Where to Stay in San Antonio, Texas

Founded in 1718 by Spanish missionaries, San Antonio is one of America’s oldest and biggest cities, with a complex history and a cluster of big attractions that includes SeaWorld, Six Flags Fiesta Texas, the San Antonio Zoo, the much loved River Walk through Downtown, and the Alamo. The latter chapel is the shrine-like location of the Battle of the Alamo in 1836, when General Santa Anna wiped out a band of Texas volunteers fighting for independence from Mexico – the city was only absorbed by the United States in 1845.
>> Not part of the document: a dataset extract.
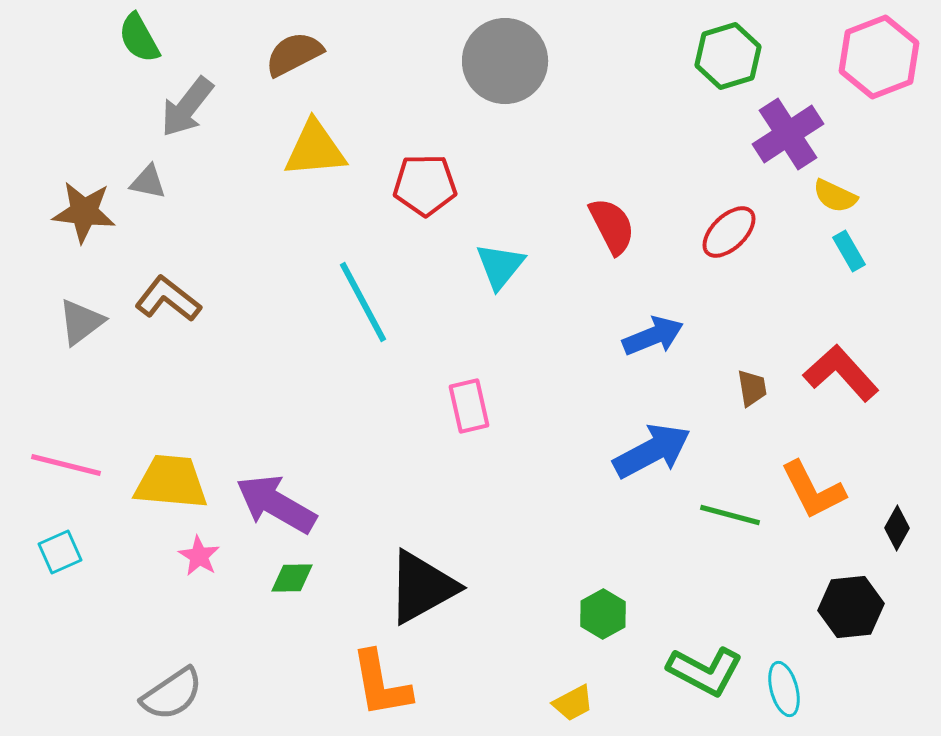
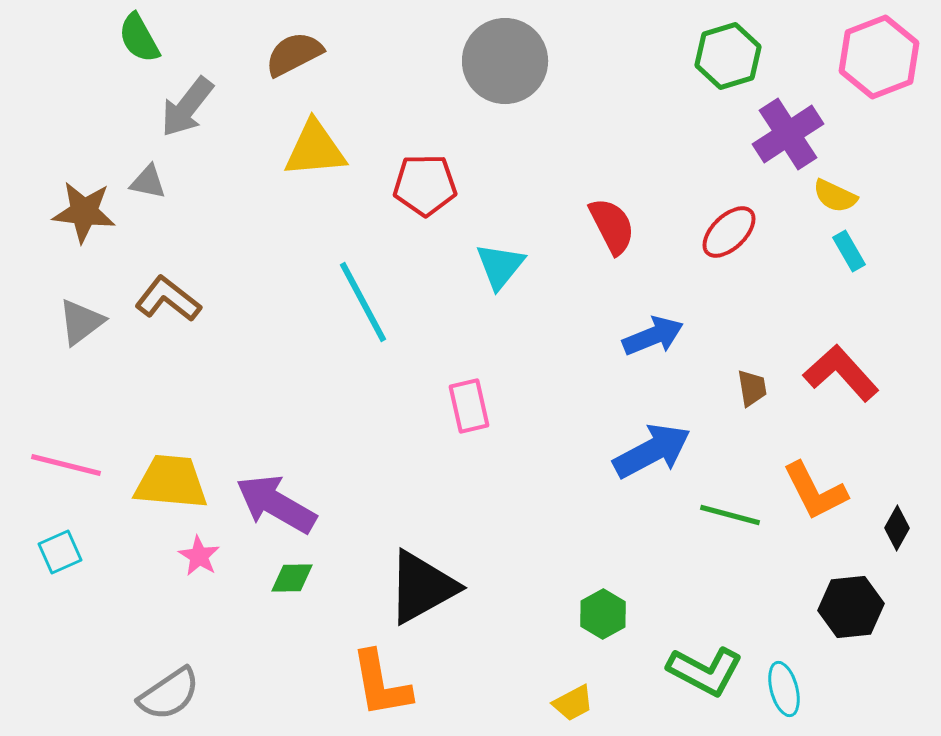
orange L-shape at (813, 490): moved 2 px right, 1 px down
gray semicircle at (172, 694): moved 3 px left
Today San Antonio remains quite apart from the other big cities in Texas. It lacks an oil-fueled skyscraper-downtown like Dallas and Houston, and is an overwhelmingly Hispanic city, with around 65 percent of the population claiming Hispanic or Latino identity. The Mexican border is just 2.5 hours away. It’s also a major military hub, the city center ringed by Lackland Air Force Base, Brooke Army Medical Center, Randolph Air Force Base, and Fort Sam Houston.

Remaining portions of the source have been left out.